K’taka HC junks X’s challenge to portal
The Karnataka High Court dismissed X Corp's petition against India's Sahyog portal, affirming that social media must be regulated for accountability and public good.
The Karnataka High Court on Wednesday dismissed X Corp’s petition challenging the Union government’s Sahyog portal, holding that social media content cannot be left unregulated in the name of free speech and that the system represents a legitimate tool for ensuring digital accountability.

Justice M Nagaprasanna rejected X’s arguments as “devoid of merit” and described the portal as an “instrument of public good” that serves as a “beacon of cooperation” between citizens and social media intermediaries in combating cybercrime.
“Sahyog portal, far from being Constitutional anathema, in its truth is an instrument of public good conceived under the authority of Section 79(3)(b) of the IT Act and Rule 3(d) of the 2021 Rules,” Justice Nagaprasanna said. “To assail its validity is to misunderstand its purpose.”
The judgment delivers a significant blow to X’s months-long legal challenge and validates the government’s content regulation system that 38 other intermediaries, including Google, Microsoft, Amazon and Telegram, have already joined.
The court issued a sharp warning to foreign social media companies, stating they cannot treat the Indian marketplace as a “playground” where information is disseminated “in defiance of the law” and later disowned through “a posture of detachment.”
Any platform operating within India’s jurisdiction must accept that access is a “privilege tied to responsibility and accountability,” the court emphasised, adding that none can claim exemption from the country’s legal framework.
The judgment also addressed X’s core constitutional arguments, ruling that free speech rights under Article 19(1)(a) are available only to Indian citizens, not foreign corporations such as X Corp. The court cautioned that American free speech jurisprudence cannot be transplanted into India’s constitutional framework.
Reiterating that free speech under Article 19(1)(a) of the Constitution was not absolute, but limited by the reasonable restrictions in Article 19(2), Justice Nagaprassana said: “Social media, as a modern amphitheatre of ideas, cannot be left in a state of anarchic freedom.”
“The USA regulates it. Every sovereign nation regulates it. And India’s resolve likewise, cannot by any stretch of constitutional imagination, be branded as unlawful.”
The court rejected X’s central argument that the Sahyog portal lacked statutory backing and that Section 79(3)(b) of the IT Act does not confer blocking powers. X had argued that only Section 69A provides such authority under a structured framework with procedural safeguards, as established in the Supreme Court’s 2015 Shreya Singhal judgment.
However, Justice Nagaprasanna held that Shreya Singhal was based on the now-defunct Information Technology Rules 2011 and could not be applied to the new regime under the 2021 Rules, which require “fresh interpretation.”
The ruling dismisses arguments that senior advocate KG Raghavan had made throughout the hearings, including X’s contention that the portal forces platforms to make “business decisions” on content removal rather than following legal due process.

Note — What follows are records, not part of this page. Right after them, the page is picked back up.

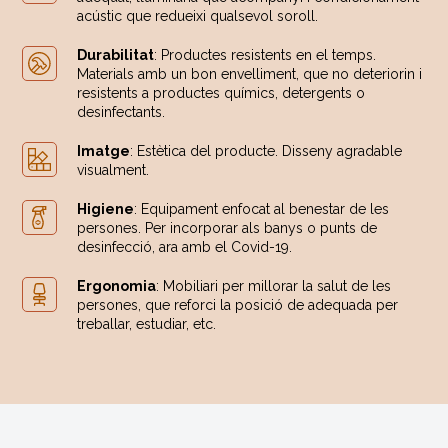
acústic que redueixi qualsevol soroll.
Durabilitat
: Productes resistents en el temps.
Materials amb un bon envelliment, que no deteriorin i
resistents a productes químics, detergents o
desinfectants.
Imatge
: Estètica del producte. Disseny agradable
visualment.
Higiene
: Equipament enfocat al benestar de les
persones. Per incorporar als banys o punts de
desinfecció, ara amb el Covid-19.
Ergonomia
: Mobiliari per millorar la salut de les
persones, que reforci la posició de adequada per
treballar, estudiar, etc.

Raghavan had argued that intermediaries faced a stark choice between complying with takedown requests or risking loss of safe harbour protection.
The court emphasised that regulation of information and communication has been a “historical and global reality” spanning from “the orient to the occidental” and from ancient messengers to modern platforms. It cautioned that unregulated speech under the guise of liberty must not become a “licence for lawlessness.”
The case began in March when X filed its petition claiming the Sahyog portal bypassed constitutional safeguards and created parallel blocking mechanisms outside established legal frameworks. The company had argued that thousands of government officials could now issue takedown orders without judicial oversight, violating separation of powers doctrine.
Throughout the proceedings, the government maintained that the portal was essential for swift action against harmful content and that X sought “special treatment” while complying with similar regulations globally.
The court concluded that by enabling accountability and structured coordination in the digital arena, the portal preserves both liberty and order — the “essential foundations of democracy.”
“Far from being an unconstitutional burden, regulation ensures liberty with responsibility, preserves social order, and strengthens the rule of law,” the judgment stated.